Wherever the string "Contact" shows up in the data below, copy the whole line.

------ Provided records

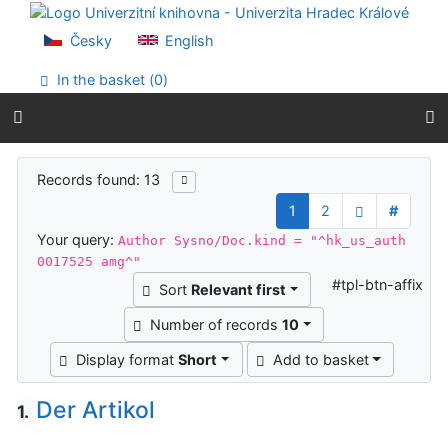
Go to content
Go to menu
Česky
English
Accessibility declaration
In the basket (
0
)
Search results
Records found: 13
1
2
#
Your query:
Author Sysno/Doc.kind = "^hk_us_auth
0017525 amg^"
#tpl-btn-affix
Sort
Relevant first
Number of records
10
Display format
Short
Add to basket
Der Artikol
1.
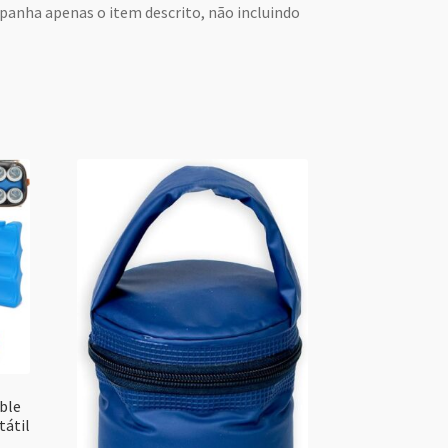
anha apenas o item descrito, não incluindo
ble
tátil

------------
------ Provided records

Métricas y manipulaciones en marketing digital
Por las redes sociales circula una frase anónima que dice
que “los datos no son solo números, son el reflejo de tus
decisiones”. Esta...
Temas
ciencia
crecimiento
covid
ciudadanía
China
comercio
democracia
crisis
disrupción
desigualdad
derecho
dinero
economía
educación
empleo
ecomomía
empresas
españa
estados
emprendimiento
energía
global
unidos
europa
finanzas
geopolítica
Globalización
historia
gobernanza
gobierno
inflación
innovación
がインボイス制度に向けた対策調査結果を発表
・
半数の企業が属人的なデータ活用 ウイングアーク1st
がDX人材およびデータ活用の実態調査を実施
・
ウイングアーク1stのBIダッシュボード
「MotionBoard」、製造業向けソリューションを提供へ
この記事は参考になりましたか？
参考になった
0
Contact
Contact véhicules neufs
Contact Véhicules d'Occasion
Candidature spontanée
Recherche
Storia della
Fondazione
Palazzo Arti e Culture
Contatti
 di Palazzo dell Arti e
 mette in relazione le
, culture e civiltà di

------------

Written answer:
Contact
Contact véhicules neufs
Contact Véhicules d'Occasion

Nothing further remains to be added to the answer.